Sábado, 20 Abril 2024

Do caos ao cosmo

Não tem nada de pessimista a constatação de que vivemos em “tempos difíceis”.


Essa interminável campanha eleitoral está cada vez mais insuportável, abalos e mais abalos. A cada aparição do presidente e seus próximos com pronunciamentos ignóbeis, agressivos e provocadores, o País bambeia e a insegurança ameaça, também, a cada apoiador que desce do bonde, temos a sensação de que a casa vai cair. 


As coisas mais importantes, para uma visão holística do mundo e de nossas vidas, como o meio ambiente, os povos tradicionais e o sentimento humanitário, até então comuns e crescentes no brasileiro, estão sendo ameaçadas de industrialização, coisificação e brutalização. 


Citando somente as demandas mais gritantes do agora: violência do desemprego, sem atitude de combate visível, a violência urbana descaradamente prendendo e dizimando a juventude negra da periferia, e agora o aumento das queimadas, destruindo a floresta e espalhando a fumaça pelo País... 


Realmente está difícil. 

Contudo, frente a todo esse caos, a resistência está, a cada dia, mais presente. Traduzida em Saraus de poesia, movimentos culturais, artísticos, espetáculos teatrais, de dança, Slam, etc. espalhados por toda a cidade, rompendo com qualquer centralismo sócio-elitista, por sua presença maciça e marcante nas periferias, mesmo as mais estereotipadas como violentas. Para exemplificar, vou relatar alguns eventos que presenciei de extraordinário impacto nesse imaginário real de caos social.
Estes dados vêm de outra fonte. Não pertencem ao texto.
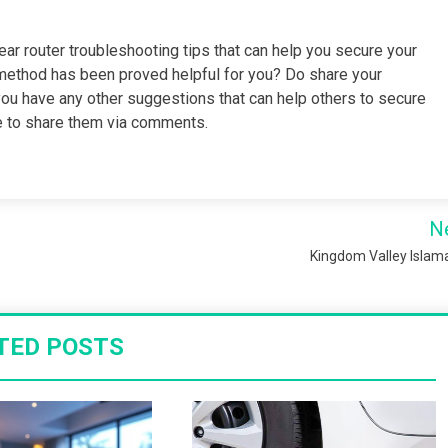
ear router troubleshooting tips that can help you secure your
ethod has been proved helpful for you? Do share your
 you have any other suggestions that can help others to secure
ree to share them via comments.
N
Kingdom Valley Isla
TED POSTS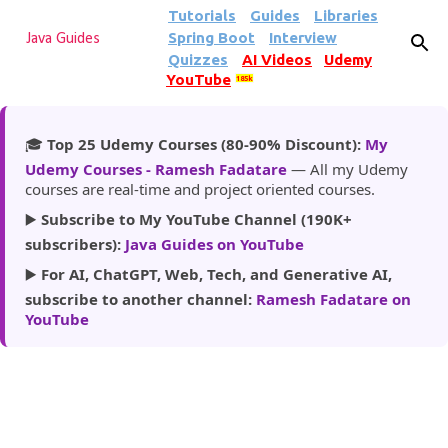
Tutorials
Guides
Libraries
Skip to main content
Spring Boot
Interview
Java Guides
Quizzes
AI Videos
Udemy
YouTube
185k
🎓
Top 25 Udemy Courses (80-90% Discount):
My
Udemy Courses - Ramesh Fadatare
— All my Udemy
courses are real-time and project oriented courses.
▶️
Subscribe to My YouTube Channel (190K+
subscribers):
Java Guides on YouTube
▶️
For AI, ChatGPT, Web, Tech, and Generative AI,
subscribe to another channel:
Ramesh Fadatare on
YouTube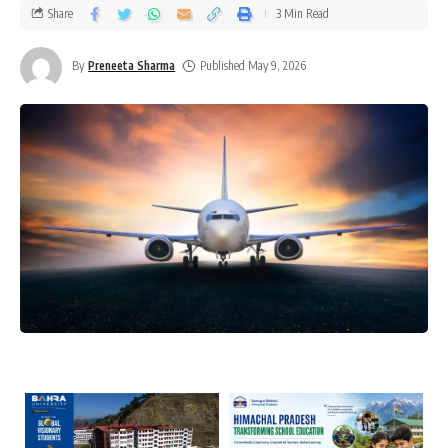
Share
3 Min Read
By
Preneeta Sharma
Published May 9, 2026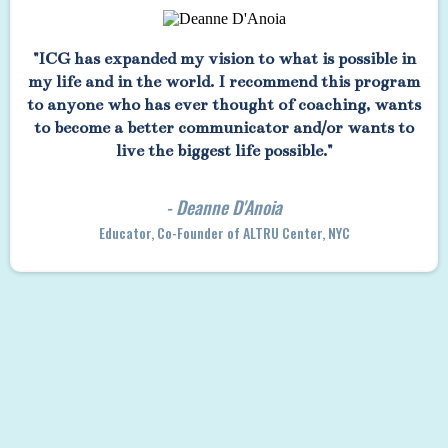
"ICG has expanded my vision to what is possible in
my life and in the world. I recommend this program
to anyone who has ever thought of coaching, wants
to become a better communicator and/or wants to
live the biggest life possible."
- Deanne D'Anoia
Educator, Co-Founder of ALTRU Center, NYC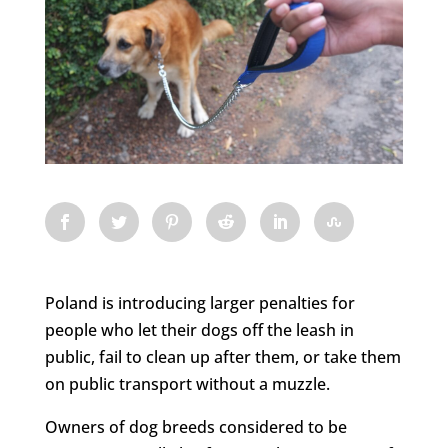
Poland is introducing larger penalties for
people who let their dogs off the leash in
public, fail to clean up after them, or take them
on public transport without a muzzle.
Owners of dog breeds considered to be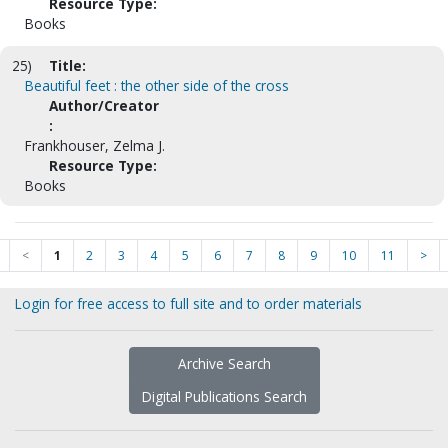
Resource Type:
Books
25)
Title:
Beautiful feet : the other side of the cross
Author/Creator
:
Frankhouser, Zelma J.
Resource Type:
Books
<
1
2
3
4
5
6
7
8
9
10
11
>
Login for free access to full site and to order materials
Archive Search
Digital Publications Search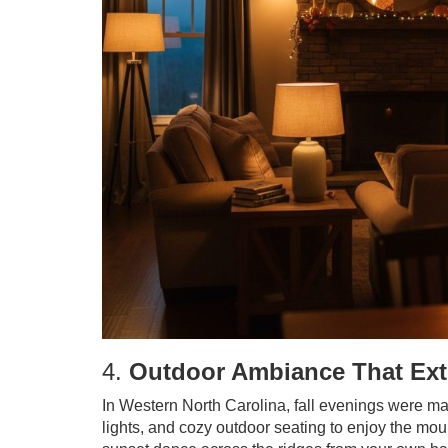
4.
Outdoor Ambiance That Ext
In Western North Carolina, fall evenings were made
lights, and cozy outdoor seating to enjoy the mou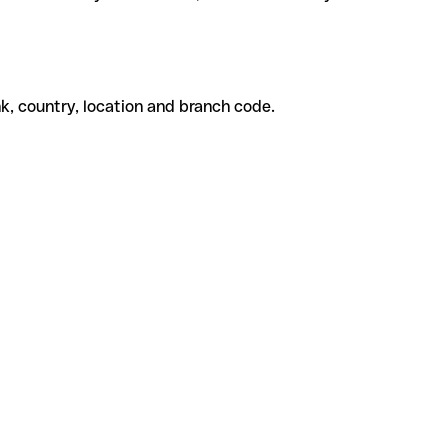
k, country, location and branch code.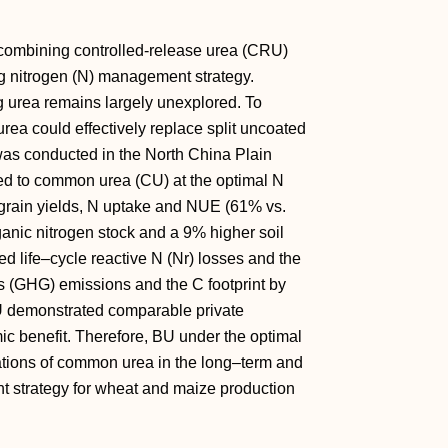
 combining controlled-release urea (CRU)
g nitrogen (N) management strategy.
g urea remains largely unexplored. To
rea could effectively replace split uncoated
 was conducted in the North China Plain
ed to common urea (CU) at the optimal N
grain yields, N uptake and NUE (61% vs.
anic nitrogen stock and a 9% higher soil
ed life–cycle reactive N (Nr) losses and the
 (GHG) emissions and the C footprint by
U demonstrated comparable private
ic benefit. Therefore, BU under the optimal
ications of common urea in the long–term and
 strategy for wheat and maize production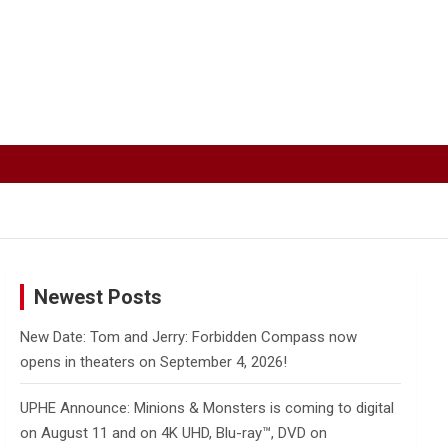
Newest Posts
New Date: Tom and Jerry: Forbidden Compass now
opens in theaters on September 4, 2026!
UPHE Announce: Minions & Monsters is coming to digital
on August 11 and on 4K UHD, Blu-ray™, DVD on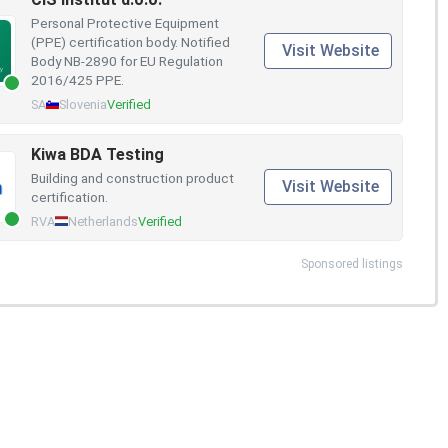
Personal Protective Equipment
(PPE) certification body. Notified
Visit Website
Body NB-2890 for EU Regulation
2016/425 PPE.
SA
Slovenia
Verified
Kiwa BDA Testing
Building and construction product
Visit Website
certification.
RVA
Netherlands
Verified
Sponsored listings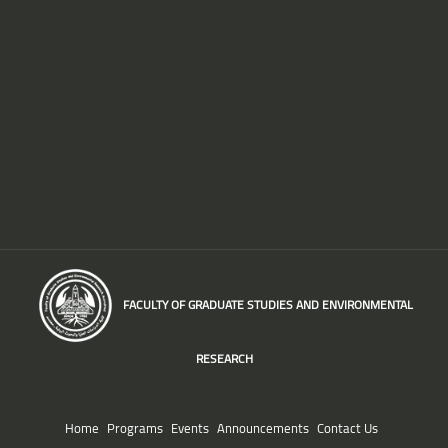
FACULTY OF GRADUATE STUDIES AND ENVIRONMENTAL
RESEARCH
Home
Programs
Events
Announcements
Contact Us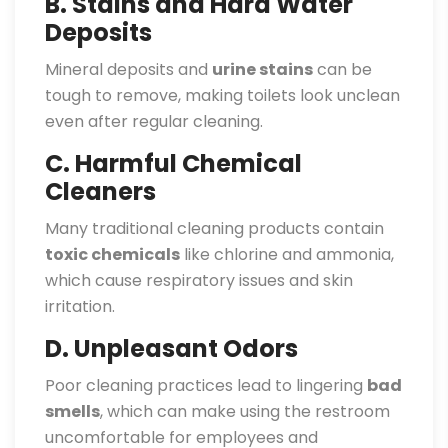
B. Stains and Hard Water
Deposits
Mineral deposits and
urine stains
can be
tough to remove, making toilets look unclean
even after regular cleaning.
C. Harmful Chemical
Cleaners
Many traditional cleaning products contain
toxic chemicals
like chlorine and ammonia,
which cause respiratory issues and skin
irritation.
D. Unpleasant Odors
Poor cleaning practices lead to lingering
bad
smells
, which can make using the restroom
uncomfortable for employees and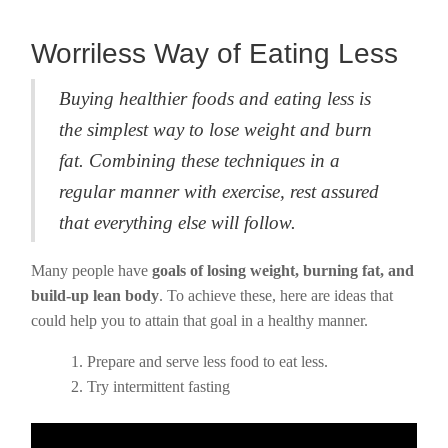
Worriless Way of Eating Less
Buying healthier foods and eating less is
the simplest way to lose weight and burn
fat. Combining these techniques in a
regular manner with exercise, rest assured
that everything else will follow.
Many people have
goals of losing weight, burning fat, and
build-up lean body
. To achieve these, here are ideas that
could help you to attain that goal in a healthy manner.
Prepare and serve less food to eat less.
Try intermittent fasting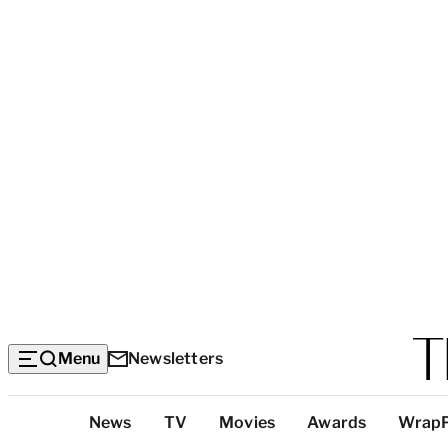
Menu
Newsletters
Top
News
TV
Movies
Awards
Wrap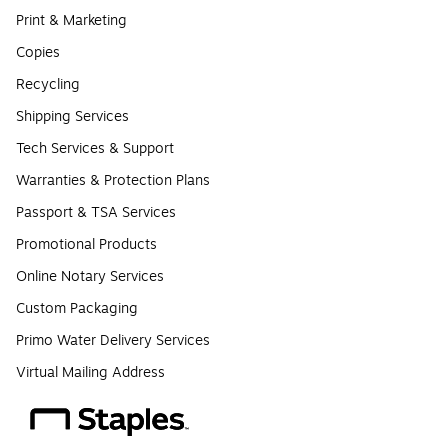
Print & Marketing
Copies
Recycling
Shipping Services
Tech Services & Support
Warranties & Protection Plans
Passport & TSA Services
Promotional Products
Online Notary Services
Custom Packaging
Primo Water Delivery Services
Virtual Mailing Address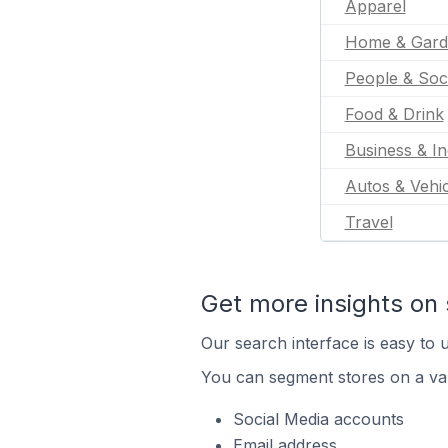
Apparel
Home & Gard
People & Soc
Food & Drink
Business & In
Autos & Vehic
Travel
Get more insights on 
Our search interface is easy to u
You can segment stores on a var
Social Media accounts
Email address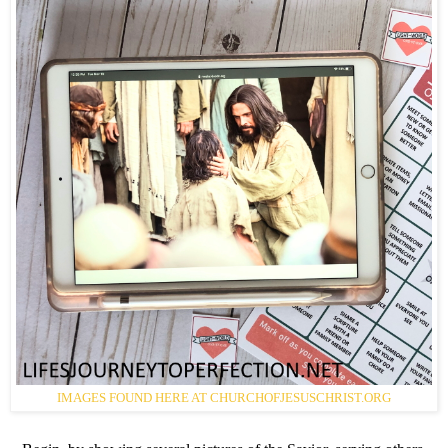
IMAGES FOUND HERE AT CHURCHOFJESUSCHRIST.ORG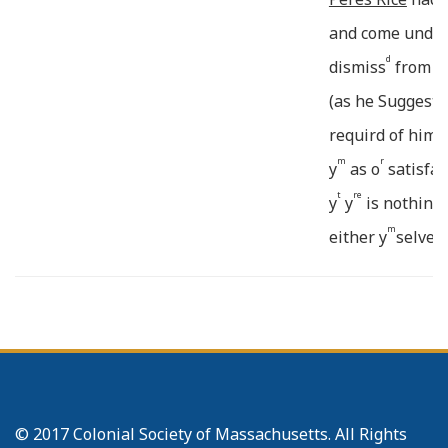
and come under 
d
dismiss
from us
(as he Suggests
requird of him 
m
r
y
as o
satisfac
t
re
y
y
is nothing 
m
either y
selves 
:cial Reasons. 
th
e
:pliance w
y
Re
r
desiring
be sent to o
sai
^
____
or
Reasons
The 
===
===
Pastor had (as 
© 2017 Colonial Society of Massachusetts. All Rights
:bidding both p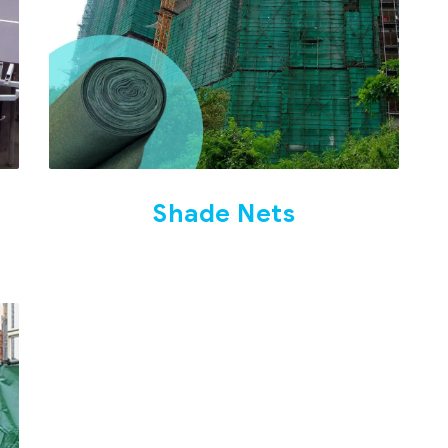
Shade Nets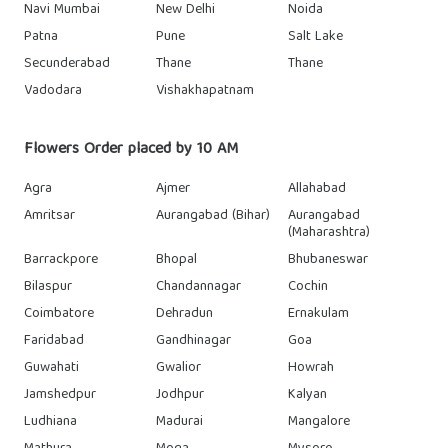
Navi Mumbai
New Delhi
Noida
Patna
Pune
Salt Lake
Secunderabad
Thane
Thane
Vadodara
Vishakhapatnam
Flowers Order placed by 10 AM
Agra
Ajmer
Allahabad
Amritsar
Aurangabad (Bihar)
Aurangabad
(Maharashtra)
Barrackpore
Bhopal
Bhubaneswar
Bilaspur
Chandannagar
Cochin
Coimbatore
Dehradun
Ernakulam
Faridabad
Gandhinagar
Goa
Guwahati
Gwalior
Howrah
Jamshedpur
Jodhpur
Kalyan
Ludhiana
Madurai
Mangalore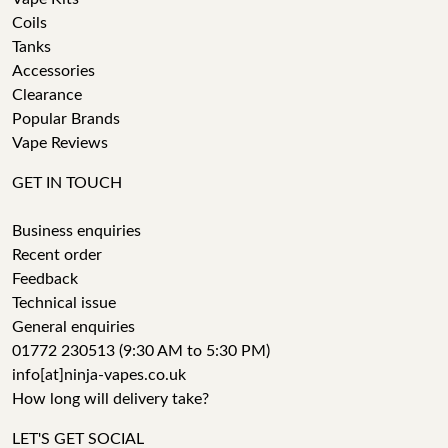
Coils
Tanks
Accessories
Clearance
Popular Brands
Vape Reviews
GET IN TOUCH
Business enquiries
Recent order
Feedback
Technical issue
General enquiries
01772 230513 (9:30 AM to 5:30 PM)
info[at]ninja-vapes.co.uk
How long will delivery take?
LET'S GET SOCIAL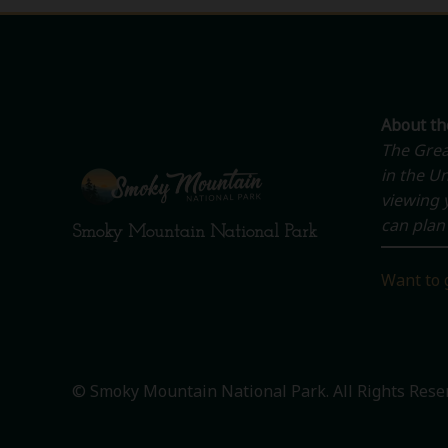
About t
The Grea
in the Un
viewing y
can plan 
Smoky Mountain National Park
Want to 
© Smoky Mountain National Park. All Rights Rese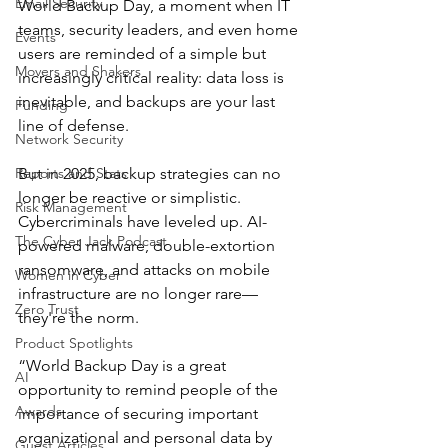
Email Security
World Backup Day, a moment when IT 
teams, security leaders, and even home 
Events
users are reminded of a simple but 
Movers and Shakers
increasingly critical reality: data loss is 
inevitable, and backups are your last 
Funding
line of defense.
Network Security
Reports and Stats
But in 2025, backup strategies can no 
longer be reactive or simplistic. 
Risk Management
Cybercriminals have leveled up. AI-
The Cyber Jack Podcast
powered malware, double-extortion 
ransomware, and attacks on mobile 
Women in Cyber
infrastructure are no longer rare—
Zero Trust
they're the norm.
Product Spotlights
“World Backup Day is a great 
AI
opportunity to remind people of the 
Awards
importance of securing important 
organizational and personal data by 
Guest Articles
Ao prestigiar, no último dia 10, um evento numa tabacaria em Nova Rosa da Penha, antiga Itanhenga, comunidade marcada como das mais violentas das periferias de Cariacica, pude constatar a efervescência cultural na variedade de eventos espalhados em menos de um quilômetro de sua área central, com atrações de Rap, Rock, Jazz, samba e pagode. A comunidade alegre, produzindo sua cultura e também a sua renda, com muita gente trabalhando e se divertindo, pacífica e harmoniosamente, numa união de jovens, famílias com crianças e tribos, as mais distintas umas das outras. 


No sábado seguinte, dia 17, fui a São Diogo, também periferia, mas da Serra, onde conheci uma iniciativa formidável, que também revela resistência, capitaneada por pessoas realmente grandes e ousadas, capazes de acender um imenso farol onde carece a luz. Um centro cultural com variada oferta de atividades como cursos de dança, desenho, teatro, música e até uma biblioteca aberta à comunidade, chamado Centro Cultural Eliziário Rangel. 


E, por último, um verdadeiro êxtase...


Dia 21, para celebração dos 30 anos sem Raul Seixas, o mais espantoso, a Passeata Raulseixista, daquelas que interrompem o trânsito do Centro de Vitória, como estamos nos acostumando a ver e sofrer todos os dias, transparecendo os conflitos sociais com a tensão de contrários heracliana, por um lado os que lutam pelos seus direitos e por outro a sociedade alienada em sua rotina. Só, que nesse caso, não era nada disso, tratava-se de gente festejando a vida, a alegria e a atualidade dos reclames sociais em festa – TOCA RAUL – mesmo os incomodados com a interrupção do trânsito, quando percebiam o objeto em questão aliavam-se, festejavam e seguiam. Na minha reflexão: esses eventos que Vitória merece!


Assim a sociedade vai amadurecendo em si mesma, expandindo consciência, independentemente de governos e fascismos tão evidentes, alimentando esperança sem passividade, com voz e autonomia. Esse caminho, que já percorremos para vencer a ditadura, e que novamente se faz necessário e presente e, mais que tudo, próprio de quem sabe fazer a hora e não espera acontecer, parafraseando Vandré, e que, acredito, irá resistir para não alugar o Brasil, como vislumbrou Raul. 



Amar e se amar para resistir sempre!